Esecuzione del playbook
Una volta configurato correttamente il file vars.yaml possiamo lanciare il playbook dalla nostra workstation. Il pacchetto python3-netaddr deve essere installato sulla workstation perchè Ansible ne utilizza alcune funzioni per i filtri.
Lanciamo il playbook ‘connected_install.yaml’ dalla nostra workstation:
$ansible-playbook connected_install.yaml
la versione di ansible utilizzata è la ansible 2.9.6
Verranno configurati tutti i servizi sulla vm bastion e lb, configurati i relativi firewall, scaricati i file necessari e creati i file ignition.
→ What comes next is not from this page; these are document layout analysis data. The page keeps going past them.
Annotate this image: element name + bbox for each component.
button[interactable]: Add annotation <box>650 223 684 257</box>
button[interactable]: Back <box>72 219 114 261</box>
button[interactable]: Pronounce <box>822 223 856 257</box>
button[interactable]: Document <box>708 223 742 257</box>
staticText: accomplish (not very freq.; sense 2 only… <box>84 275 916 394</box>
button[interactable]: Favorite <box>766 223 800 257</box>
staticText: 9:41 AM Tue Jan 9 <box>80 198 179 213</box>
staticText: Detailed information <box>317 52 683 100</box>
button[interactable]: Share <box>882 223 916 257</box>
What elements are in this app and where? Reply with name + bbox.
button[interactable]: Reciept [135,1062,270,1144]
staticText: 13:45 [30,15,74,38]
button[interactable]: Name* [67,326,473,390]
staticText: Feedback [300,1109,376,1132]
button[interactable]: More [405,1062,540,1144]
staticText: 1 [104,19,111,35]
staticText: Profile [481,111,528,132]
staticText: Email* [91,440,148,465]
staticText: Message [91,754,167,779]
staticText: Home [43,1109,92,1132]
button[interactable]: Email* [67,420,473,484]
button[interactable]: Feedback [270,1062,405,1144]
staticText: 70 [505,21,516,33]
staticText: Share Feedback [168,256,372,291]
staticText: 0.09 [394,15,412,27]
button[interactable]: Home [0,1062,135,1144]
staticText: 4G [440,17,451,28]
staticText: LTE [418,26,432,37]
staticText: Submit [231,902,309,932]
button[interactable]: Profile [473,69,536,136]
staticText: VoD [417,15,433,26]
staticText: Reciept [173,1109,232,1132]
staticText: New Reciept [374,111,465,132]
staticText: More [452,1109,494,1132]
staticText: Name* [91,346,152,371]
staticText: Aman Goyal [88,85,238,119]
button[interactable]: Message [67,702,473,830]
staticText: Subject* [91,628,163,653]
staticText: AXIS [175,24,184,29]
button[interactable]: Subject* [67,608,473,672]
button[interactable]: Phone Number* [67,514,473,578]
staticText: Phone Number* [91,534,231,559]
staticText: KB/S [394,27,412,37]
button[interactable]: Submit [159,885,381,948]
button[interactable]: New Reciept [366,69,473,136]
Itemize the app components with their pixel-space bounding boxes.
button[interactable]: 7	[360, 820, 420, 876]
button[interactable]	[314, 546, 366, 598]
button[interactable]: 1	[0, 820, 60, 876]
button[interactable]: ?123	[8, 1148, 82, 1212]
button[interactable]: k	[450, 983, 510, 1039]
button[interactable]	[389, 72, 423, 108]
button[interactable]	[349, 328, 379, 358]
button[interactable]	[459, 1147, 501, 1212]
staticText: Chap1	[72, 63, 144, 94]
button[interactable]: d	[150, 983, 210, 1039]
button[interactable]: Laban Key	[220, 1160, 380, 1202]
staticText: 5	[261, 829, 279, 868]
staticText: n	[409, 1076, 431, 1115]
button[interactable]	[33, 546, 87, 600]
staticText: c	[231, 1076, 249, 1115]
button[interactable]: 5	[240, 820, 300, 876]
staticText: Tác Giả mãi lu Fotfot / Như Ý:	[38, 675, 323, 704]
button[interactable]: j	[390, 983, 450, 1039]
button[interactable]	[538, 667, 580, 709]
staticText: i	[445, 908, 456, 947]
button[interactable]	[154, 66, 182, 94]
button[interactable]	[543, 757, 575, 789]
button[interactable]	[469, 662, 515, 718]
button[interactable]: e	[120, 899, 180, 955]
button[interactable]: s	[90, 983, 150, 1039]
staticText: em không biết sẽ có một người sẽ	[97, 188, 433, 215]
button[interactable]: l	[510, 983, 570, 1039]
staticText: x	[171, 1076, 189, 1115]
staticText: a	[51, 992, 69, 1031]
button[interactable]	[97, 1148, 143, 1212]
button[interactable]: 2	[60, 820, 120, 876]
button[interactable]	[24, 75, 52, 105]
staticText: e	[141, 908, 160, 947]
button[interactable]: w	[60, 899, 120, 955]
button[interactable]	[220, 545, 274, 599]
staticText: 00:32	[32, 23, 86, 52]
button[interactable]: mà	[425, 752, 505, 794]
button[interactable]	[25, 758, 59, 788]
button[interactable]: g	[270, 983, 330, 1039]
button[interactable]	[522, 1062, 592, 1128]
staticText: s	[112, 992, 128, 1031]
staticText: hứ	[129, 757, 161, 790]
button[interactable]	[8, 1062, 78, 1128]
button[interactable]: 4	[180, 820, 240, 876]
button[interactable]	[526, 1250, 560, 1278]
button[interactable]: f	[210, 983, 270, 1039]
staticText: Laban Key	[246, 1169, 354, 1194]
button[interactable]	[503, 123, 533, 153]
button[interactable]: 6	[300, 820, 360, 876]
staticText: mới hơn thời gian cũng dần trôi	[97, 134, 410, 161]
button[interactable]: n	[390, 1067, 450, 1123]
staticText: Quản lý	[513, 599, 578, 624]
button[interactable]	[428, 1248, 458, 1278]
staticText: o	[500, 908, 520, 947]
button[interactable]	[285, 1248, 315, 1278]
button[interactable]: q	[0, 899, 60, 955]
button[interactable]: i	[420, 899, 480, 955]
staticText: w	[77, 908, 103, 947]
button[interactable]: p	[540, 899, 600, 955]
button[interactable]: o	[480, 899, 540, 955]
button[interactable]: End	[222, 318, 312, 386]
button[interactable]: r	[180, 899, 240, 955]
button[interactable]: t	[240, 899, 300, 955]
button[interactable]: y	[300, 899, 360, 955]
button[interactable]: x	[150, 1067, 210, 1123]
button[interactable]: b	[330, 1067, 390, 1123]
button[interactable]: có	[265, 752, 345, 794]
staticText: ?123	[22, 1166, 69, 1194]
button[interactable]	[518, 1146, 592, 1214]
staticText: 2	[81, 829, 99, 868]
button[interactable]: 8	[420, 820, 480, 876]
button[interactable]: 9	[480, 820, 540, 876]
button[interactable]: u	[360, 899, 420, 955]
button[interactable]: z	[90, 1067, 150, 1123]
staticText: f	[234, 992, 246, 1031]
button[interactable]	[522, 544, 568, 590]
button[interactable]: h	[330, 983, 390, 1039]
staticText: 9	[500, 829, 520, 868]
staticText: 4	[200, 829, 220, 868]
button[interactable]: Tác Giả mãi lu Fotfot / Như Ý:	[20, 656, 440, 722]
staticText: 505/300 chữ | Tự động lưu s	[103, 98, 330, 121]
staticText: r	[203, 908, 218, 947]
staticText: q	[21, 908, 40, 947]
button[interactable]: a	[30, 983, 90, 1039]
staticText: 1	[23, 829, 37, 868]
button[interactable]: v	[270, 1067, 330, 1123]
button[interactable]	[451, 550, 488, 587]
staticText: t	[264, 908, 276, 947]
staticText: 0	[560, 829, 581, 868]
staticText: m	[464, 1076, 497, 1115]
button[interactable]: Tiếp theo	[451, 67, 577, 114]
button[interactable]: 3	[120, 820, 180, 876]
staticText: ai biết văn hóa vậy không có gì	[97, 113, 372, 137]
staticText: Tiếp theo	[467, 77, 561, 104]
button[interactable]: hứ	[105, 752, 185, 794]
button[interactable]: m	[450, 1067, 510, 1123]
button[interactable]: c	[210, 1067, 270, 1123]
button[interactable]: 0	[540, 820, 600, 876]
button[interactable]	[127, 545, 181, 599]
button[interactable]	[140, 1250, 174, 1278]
Durante l’ultima fase verrà richiesto di effettuare il boot dei nodi scegliendo il menù corretto.
La procedura richiede un tempo piuttosto lungo (per ogni nodo vengono scaricati circa 5Gb). Nel mio caso parliamo di circa 2 ore e 30 minuti con una comune connessione ADSL 20 Mega ‘dichiarati’.
A fine esecuzione avremmo un cluster OCP 4.3.8 attivo, il registry interno collegato tramite PVC e PV ad uno storage NFS e un utente ‘admin’ con i privilegi di cluster-admin.
A fine blog trovate il link al video della completa installazione (sono stati rimossi i tempi ‘morti’…)
Lo sviluppo futuro prevede il provisiong in automatico dell’infrastruttura tramite Ansible per poter ridurre ulteriolmente l’intervento manuale della creazione e boot delle vm.
Volevo ringraziare per tutti i consigli e miglioramenti Alessandro Rossi, Gianluca Cecchi e Stefano Stagnaro.